Section 4 of the Ouachita Trail is almost complete. I’ve gotten as far west as the Foran Gap Shelter, less than a mile east of the US-71 trail head.
I left off at mile 91.4 last time, and headed back out there March 6 to continue. The plan was to park at the FR 76 trail head at about mile 88.2 and hike east to 91.4 and back, then west to US-71 and back over the three day weekend, about 47 miles.
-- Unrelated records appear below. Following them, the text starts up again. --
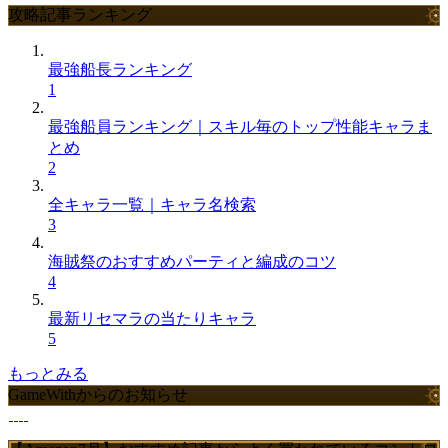
攻略記事ランキング
最強船長ランキング
1
最強船員ランキング｜スキル毎のトップ性能キャラま
とめ
2
全キャラ一覧｜キャラ名検索
3
海賊祭のおすすめパーティと編成のコツ
4
最新リセマラの当たりキャラ
5
もっとみる
GameWithからのお知らせ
There was still snow on the ground from a recent bout of wintry weather so I wore my waterproof boots – for the first time in several months – and that turned out to be a big mistake as they were no longer actually waterproof and my feet were no longer conditioned for them. By mid-afternoon I was only at the road to Buck Knob – about mile 85.7 – behind schedule, with feet wet, blistered, and hurting, all my energy and snacks gone from slipping and sliding in the snow, and thinking I probably didn’t have enough water to get where I needed to be. I decided to bail out, making it yet another weekend trip that turned into a day hike.
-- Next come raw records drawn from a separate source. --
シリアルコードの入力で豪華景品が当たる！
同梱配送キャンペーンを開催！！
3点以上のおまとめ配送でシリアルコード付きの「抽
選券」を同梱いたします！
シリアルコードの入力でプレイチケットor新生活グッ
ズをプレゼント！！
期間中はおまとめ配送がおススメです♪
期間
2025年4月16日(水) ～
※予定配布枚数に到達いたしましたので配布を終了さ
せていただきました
Fast forward to this weekend, and the forecast called for periods of light rain Friday (3/13) and maybe some drizzle Saturday morning and that seemed tolerable but as I drove south to continue my hike west, I ran into some torrential rains that didn’t seem like they were going to stop any time soon so I turned around and went back home. Good thing too, because it did rain most of the day.
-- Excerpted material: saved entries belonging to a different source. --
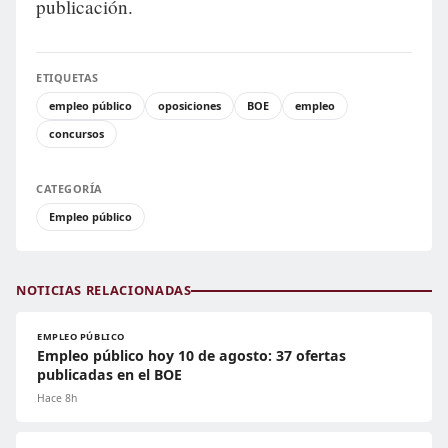
publicación.
ETIQUETAS
empleo público
oposiciones
BOE
empleo
concursos
CATEGORÍA
Empleo público
NOTICIAS RELACIONADAS
EMPLEO PÚBLICO
Empleo público hoy 10 de agosto: 37 ofertas
publicadas en el BOE
Hace 8h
Saturday’s forecast still looked decent so once again I headed south with intermittent drizzle and fog. This time I parked at the road to Buck Knob – FR76A – and planned to hike west to US-71 and back. This stretch of trail is all on or near the top of a ridge and features about a 900′ climb to the high point of Blue Mountain at 2623′ and many, many smaller ups and downs. Since the trail is relatively high here, there is typically no water except at Tan-A-Hill spring (mile 74.2). On this trip, however, finding water would be no trouble at all.
Around 11:30 the fog and drizzle started clearing, as forecast, but then it clouded over and started raining lightly and kept it up until well after dark. I got to the Foran Gap Shelter (about mile 68.9) at 6:30 PM and was so glad not to have to set up the tent and cook dinner in the rain, and then sleep surrounded by all my wet stuff. My feet were seriously pruned due to being wet all day but they got over that. The overnight low temperature was 52 so the weather people got that wrong too, but in my favor this time.
Sunday dawn brought some sunshine and the promise of a nice day. The high humidity overnight meant none of my stuff got any drier, and there were still lots of puddles on the trail so my feet were very soon wet again. I wasn’t looking forward to going back over Blue Mountain but I figured I would have the opportunity to see the views that were shrouded in fog on the way out and hoped it would be worth it. It got foggy again as I started back but then cleared as I got up to the areas that looked promising for scenic vistas, so I was able to get some pictures after all. The toughest part of the whole trip turned out to be the climb out of Turner Gap on Sunday. It’s only about 400′ up but with the sun bearing down and the afternoon heat peaking (>70 degrees) it really beat the crap out of me. Soon after getting past that the sky clouded a bit and made it feel cooler so that helped with all the remaining ups and downs.
I started hiking earlier Sunday figuring I would get back to the car earlier but it turned out to be later – about 6:50 PM – making it a heck of a long day. I made it to the Subway in Mount Ida 5 minutes before they closed so I was able to get some food and caffeine in my belly before the seemingly-long drive north to home.
I didn’t make it the extra 0.8 miles to the US-71 trail head this time so that will be part of the next trip. To the west are Rich Mountain, Winding Stair Mountain, and some much bigger climbs before I reach the end. I wonder if I’ll be able to finish before the weather gets too hot? 3 more weekends just might do it.
Yeah, the climb and those briars from mm 80 – 75!